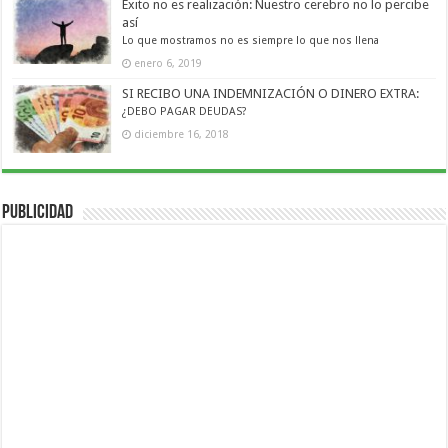
Éxito no es realización: Nuestro cerebro no lo percibe
así
Lo que mostramos no es siempre lo que nos llena
enero 6, 2019
SI RECIBO UNA INDEMNIZACIÓN O DINERO EXTRA:
¿DEBO PAGAR DEUDAS?
diciembre 16, 2018
Publicidad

What the task requires
The records above are to be repeated word for word, with the pictures omitted.

Result for this exercise
Éxito no es realización: Nuestro cerebro no lo percibe
así
Lo que mostramos no es siempre lo que nos llena
enero 6, 2019
SI RECIBO UNA INDEMNIZACIÓN O DINERO EXTRA:
¿DEBO PAGAR DEUDAS?
diciembre 16, 2018
Publicidad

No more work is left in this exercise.